An Efficient Simulation of Quantum Secret Sharing
This addresses the need for improved quantum cryptography protocols for secure multiparty communication, representing an incremental advancement.
The paper tackles the problem of designing a secure and practical quantum secret sharing protocol by proposing a d-level protocol that is more secure, flexible, and efficient than existing methods, with security analysis showing it resists various attacks.
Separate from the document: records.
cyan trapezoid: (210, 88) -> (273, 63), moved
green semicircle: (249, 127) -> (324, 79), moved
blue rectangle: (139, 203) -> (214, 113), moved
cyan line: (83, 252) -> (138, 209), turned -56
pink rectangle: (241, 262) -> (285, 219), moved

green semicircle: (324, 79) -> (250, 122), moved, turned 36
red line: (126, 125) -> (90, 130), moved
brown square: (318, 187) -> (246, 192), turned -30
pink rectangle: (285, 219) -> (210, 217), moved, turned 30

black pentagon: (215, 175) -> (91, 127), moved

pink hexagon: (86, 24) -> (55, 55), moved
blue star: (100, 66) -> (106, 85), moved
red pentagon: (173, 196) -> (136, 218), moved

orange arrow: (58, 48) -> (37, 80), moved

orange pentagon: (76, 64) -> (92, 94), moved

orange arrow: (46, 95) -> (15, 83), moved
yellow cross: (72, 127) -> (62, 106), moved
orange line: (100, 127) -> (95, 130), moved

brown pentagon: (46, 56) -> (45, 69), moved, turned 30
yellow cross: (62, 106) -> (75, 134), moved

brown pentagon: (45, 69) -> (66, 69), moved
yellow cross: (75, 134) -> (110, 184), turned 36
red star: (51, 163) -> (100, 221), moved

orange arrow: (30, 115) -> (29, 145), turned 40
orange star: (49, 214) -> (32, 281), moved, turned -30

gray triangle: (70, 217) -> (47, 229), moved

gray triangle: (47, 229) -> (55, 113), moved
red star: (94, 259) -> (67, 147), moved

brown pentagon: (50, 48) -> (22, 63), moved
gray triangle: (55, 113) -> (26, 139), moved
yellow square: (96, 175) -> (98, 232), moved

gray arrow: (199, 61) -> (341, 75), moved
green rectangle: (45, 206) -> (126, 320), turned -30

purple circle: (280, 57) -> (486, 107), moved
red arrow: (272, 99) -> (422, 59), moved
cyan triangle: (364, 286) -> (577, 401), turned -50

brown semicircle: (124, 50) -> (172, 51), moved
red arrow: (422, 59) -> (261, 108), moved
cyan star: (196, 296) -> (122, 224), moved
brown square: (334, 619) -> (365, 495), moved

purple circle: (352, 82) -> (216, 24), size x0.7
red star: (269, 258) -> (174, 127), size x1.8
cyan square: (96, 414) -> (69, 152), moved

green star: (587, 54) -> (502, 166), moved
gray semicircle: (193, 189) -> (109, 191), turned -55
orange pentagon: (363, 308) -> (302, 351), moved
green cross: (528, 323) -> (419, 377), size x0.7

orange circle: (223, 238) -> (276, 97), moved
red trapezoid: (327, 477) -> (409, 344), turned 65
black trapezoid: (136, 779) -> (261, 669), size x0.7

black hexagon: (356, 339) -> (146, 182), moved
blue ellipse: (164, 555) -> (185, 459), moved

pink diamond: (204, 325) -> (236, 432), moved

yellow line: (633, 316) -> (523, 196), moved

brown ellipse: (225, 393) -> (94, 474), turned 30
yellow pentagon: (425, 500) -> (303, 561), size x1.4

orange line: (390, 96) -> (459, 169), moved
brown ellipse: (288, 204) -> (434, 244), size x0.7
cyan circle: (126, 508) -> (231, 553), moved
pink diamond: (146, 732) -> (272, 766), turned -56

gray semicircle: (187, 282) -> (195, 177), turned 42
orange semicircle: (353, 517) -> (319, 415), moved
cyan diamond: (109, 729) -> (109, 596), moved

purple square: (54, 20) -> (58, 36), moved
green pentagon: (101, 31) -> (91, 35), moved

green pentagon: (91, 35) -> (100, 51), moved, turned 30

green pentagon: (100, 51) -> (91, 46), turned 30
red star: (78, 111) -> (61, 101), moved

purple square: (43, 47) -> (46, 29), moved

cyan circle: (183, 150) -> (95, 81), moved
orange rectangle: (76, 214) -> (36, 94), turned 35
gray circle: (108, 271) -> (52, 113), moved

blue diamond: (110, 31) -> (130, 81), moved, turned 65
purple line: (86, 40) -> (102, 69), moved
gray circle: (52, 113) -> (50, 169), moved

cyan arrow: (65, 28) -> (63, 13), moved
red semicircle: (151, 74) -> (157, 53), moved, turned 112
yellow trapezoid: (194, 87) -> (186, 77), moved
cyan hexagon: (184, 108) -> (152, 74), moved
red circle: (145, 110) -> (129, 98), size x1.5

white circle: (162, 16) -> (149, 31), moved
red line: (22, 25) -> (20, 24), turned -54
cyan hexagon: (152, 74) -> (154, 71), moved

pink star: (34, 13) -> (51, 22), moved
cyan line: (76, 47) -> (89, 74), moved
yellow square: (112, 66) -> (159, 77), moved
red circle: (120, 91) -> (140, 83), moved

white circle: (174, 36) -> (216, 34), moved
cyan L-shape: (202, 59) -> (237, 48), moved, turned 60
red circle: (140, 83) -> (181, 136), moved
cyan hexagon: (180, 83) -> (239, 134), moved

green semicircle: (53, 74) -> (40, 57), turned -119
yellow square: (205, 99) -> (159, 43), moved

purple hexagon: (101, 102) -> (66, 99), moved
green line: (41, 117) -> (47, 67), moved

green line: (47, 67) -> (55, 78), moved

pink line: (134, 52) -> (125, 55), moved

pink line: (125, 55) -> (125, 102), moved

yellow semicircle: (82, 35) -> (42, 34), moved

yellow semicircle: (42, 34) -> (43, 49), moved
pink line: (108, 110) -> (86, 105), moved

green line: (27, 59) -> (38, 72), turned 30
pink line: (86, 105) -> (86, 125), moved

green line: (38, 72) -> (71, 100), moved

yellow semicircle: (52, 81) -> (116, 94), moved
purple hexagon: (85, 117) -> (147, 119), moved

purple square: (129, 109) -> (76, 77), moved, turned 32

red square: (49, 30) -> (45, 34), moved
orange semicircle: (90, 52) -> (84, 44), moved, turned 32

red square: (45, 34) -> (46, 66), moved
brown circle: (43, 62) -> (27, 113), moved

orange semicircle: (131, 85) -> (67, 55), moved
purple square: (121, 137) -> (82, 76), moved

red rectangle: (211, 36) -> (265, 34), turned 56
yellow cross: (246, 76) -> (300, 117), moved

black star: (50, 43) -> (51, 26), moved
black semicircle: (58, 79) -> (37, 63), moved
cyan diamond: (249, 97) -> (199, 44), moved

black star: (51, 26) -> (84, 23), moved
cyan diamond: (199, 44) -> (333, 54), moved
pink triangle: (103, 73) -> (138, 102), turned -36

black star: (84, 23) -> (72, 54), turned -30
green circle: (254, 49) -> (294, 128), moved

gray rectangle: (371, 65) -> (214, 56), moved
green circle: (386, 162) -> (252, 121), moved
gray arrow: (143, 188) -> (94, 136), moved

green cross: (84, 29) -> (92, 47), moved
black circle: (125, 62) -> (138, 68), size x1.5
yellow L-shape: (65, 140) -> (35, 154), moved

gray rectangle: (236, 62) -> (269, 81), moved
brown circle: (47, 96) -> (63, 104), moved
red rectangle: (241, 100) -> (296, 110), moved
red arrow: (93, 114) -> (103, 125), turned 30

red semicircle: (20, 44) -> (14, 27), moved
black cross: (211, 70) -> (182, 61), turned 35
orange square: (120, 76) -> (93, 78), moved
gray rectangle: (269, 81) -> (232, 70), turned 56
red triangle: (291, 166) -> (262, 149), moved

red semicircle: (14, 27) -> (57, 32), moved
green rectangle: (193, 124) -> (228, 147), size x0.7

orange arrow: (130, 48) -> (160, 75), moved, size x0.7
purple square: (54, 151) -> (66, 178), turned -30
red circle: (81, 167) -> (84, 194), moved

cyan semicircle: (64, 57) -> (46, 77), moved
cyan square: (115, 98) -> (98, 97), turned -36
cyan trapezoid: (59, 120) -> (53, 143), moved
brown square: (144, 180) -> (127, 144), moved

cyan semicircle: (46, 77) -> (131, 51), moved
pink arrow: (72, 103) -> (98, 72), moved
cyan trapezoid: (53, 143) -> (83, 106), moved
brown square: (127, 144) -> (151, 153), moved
In quantum cryptography, quantum secret sharing $(QSS)$ is a fundamental primitive. $QSS$ can be used to create complex and secure multiparty quantum protocols. Existing $QSS$ protocols are either at the $(n, n)$ threshold $2$ level or at the $(t, n)$ threshold $d$ level with a trusted player, where $n$ denotes the number of players and $t$ denotes the threshold number of players. Here, we propose a secure $d$-level $QSS$ protocol for sharing a secret with efficient simulation. This protocol is more secure, flexible, and practical as compared to the existing $QSS$ protocols: $(n, n)$ threshold $2$-level and $(t,n)$ threshold $d$-level with a trusted player. Further, it does not disclose any information about the secret to players. Its security analysis shows that the intercept-resend, intercept, entangle-measure, forgery, collision and collusion attacks are not possible in this protocol.